Carruthers, a certified medical laboratory technologist, works on campus as a research coordinator at the McMaster Transfusion Research Program. She decided to forgo the obvious educational path of science and pursue business studies at the DeGroote School of Business. Keen to develop a position in management within her current research group, Carruthers wasted no time in approaching her supervisor to discuss pursuing undergraduate studise. “Recognizing that my interest in commerce could benefit the group, my supervisor supported me from the get-go,” says Carruthers. “As our research group expanded, we realized that we needed a business manager. And in the last couple years, she's allowed me to take on more of a business role.”

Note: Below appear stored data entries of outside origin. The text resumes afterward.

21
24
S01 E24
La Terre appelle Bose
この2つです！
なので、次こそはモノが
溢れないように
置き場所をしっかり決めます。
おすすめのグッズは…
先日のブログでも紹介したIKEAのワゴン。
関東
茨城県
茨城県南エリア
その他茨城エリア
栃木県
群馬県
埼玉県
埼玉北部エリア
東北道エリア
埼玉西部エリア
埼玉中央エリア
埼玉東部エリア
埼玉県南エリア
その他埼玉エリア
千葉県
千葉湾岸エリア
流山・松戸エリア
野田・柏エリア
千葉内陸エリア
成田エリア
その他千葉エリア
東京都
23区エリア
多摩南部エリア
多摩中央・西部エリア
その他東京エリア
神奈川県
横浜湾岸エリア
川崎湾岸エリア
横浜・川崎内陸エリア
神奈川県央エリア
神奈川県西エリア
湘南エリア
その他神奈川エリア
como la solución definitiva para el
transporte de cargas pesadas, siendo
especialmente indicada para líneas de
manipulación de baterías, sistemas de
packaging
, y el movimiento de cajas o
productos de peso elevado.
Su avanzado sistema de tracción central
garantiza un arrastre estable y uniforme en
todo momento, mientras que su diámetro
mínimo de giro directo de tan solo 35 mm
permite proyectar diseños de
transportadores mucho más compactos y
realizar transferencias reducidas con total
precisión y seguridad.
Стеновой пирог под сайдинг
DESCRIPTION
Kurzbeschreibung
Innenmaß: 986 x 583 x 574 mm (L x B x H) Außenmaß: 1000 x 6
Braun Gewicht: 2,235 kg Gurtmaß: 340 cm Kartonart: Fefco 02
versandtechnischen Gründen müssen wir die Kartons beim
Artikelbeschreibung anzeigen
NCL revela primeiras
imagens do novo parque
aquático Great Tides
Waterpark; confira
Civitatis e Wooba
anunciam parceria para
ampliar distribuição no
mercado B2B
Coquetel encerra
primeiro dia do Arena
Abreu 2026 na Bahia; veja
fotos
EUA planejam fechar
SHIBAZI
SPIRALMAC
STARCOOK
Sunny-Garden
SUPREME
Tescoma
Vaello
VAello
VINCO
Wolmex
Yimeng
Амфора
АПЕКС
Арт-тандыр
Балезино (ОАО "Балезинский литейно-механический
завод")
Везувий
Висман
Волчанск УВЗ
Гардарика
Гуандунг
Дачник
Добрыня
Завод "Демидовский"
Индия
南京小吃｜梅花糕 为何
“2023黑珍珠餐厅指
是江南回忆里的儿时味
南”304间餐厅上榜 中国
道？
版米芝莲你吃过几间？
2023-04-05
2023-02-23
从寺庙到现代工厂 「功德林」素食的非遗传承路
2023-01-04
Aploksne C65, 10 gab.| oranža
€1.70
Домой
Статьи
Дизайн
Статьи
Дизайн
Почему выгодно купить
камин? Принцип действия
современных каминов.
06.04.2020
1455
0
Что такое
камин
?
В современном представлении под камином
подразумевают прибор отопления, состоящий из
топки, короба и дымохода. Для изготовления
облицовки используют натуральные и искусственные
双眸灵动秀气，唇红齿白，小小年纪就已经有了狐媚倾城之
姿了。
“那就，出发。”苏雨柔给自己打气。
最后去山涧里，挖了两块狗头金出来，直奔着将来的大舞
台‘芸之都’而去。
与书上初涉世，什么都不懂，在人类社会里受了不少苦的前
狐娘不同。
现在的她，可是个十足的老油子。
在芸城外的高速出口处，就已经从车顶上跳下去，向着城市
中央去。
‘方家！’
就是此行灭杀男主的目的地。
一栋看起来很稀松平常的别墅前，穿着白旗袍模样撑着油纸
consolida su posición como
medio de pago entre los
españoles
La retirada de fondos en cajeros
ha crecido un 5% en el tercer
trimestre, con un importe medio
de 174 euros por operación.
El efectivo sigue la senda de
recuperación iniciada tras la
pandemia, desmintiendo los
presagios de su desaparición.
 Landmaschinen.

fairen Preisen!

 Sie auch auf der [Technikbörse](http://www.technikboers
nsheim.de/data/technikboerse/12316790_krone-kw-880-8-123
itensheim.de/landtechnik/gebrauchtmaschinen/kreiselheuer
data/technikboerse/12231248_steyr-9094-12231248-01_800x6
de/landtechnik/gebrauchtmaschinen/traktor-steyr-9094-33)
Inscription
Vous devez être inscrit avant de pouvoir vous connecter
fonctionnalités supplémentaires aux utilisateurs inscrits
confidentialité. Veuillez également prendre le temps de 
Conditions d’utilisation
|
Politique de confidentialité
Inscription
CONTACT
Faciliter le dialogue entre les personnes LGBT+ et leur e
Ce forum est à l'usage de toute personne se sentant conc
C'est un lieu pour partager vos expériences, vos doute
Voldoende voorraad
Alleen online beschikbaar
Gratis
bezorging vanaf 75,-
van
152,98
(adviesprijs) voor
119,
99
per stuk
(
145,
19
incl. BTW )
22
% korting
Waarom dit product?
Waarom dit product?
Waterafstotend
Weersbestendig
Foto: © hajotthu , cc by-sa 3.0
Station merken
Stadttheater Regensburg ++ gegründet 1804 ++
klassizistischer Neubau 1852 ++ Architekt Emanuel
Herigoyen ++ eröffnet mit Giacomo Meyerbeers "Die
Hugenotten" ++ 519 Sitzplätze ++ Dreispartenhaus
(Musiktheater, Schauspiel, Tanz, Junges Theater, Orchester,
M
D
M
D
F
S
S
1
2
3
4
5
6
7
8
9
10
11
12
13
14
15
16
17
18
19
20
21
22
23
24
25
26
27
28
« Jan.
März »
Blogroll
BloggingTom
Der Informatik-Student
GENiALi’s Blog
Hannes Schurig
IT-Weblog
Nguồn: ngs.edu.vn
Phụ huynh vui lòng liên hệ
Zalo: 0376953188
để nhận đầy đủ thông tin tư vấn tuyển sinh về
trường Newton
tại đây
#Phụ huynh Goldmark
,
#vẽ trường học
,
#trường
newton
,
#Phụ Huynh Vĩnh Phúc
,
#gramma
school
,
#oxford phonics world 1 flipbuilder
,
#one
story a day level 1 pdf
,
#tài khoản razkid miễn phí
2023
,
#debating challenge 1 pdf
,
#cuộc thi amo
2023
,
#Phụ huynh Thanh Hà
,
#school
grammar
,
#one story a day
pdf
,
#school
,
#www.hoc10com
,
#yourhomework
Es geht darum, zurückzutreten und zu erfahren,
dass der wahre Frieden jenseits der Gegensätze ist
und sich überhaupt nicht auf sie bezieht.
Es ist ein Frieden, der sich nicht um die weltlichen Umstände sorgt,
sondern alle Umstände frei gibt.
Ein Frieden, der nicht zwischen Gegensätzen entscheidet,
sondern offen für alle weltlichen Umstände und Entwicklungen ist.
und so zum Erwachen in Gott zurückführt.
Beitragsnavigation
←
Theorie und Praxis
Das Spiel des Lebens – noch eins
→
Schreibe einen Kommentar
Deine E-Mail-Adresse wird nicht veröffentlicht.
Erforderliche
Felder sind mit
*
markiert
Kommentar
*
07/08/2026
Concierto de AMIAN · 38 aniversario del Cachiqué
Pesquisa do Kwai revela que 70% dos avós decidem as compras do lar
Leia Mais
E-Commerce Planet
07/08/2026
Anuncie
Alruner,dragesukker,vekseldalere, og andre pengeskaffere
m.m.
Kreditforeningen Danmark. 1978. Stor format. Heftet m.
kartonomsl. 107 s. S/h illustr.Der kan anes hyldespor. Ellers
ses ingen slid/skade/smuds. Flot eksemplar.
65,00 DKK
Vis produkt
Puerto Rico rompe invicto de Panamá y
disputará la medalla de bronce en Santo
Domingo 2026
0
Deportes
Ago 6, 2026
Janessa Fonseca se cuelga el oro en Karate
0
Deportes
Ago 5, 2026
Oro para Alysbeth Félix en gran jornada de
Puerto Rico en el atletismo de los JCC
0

Carruthers is able to apply her course knowledge to her job and has since taken on more responsibilities at work, including managing accounts, recruitment, and creating and maintaining budgets. “The most valuable things I've taken from my experiences at DeGroote overall are the management training and the operational overview of how businesses work and business operations are run,” she says. “I've been so lucky in that my education has been infiltrating my career over the years, which has allowed me to seamlessly transition into these new roles at work.”

But the transition from work to school has not always gone so smoothly. The biggest challenge Carruthers has faced is balance, trying to juggle a full-time career with a part-time course load. “There would be mornings where I would start my day at 6 a.m. knowing that I wouldn't stop running until midnight,” remembers Carruthers. But the continuous support and encouragement she received from her family, supervisor, DeGroote faculty members and staff certainly made all the difference.

“If I didn't have the tremendous support of everyone in my life, I don't think I would have been able to get my degree,” says Carruthers. “Balancing these two separate lives requires flexibility and endurance – when you're halfway through, you start to question yourself and think of quitting. But I stuck it out because I was committed to finishing and had people behind me cheering me on.”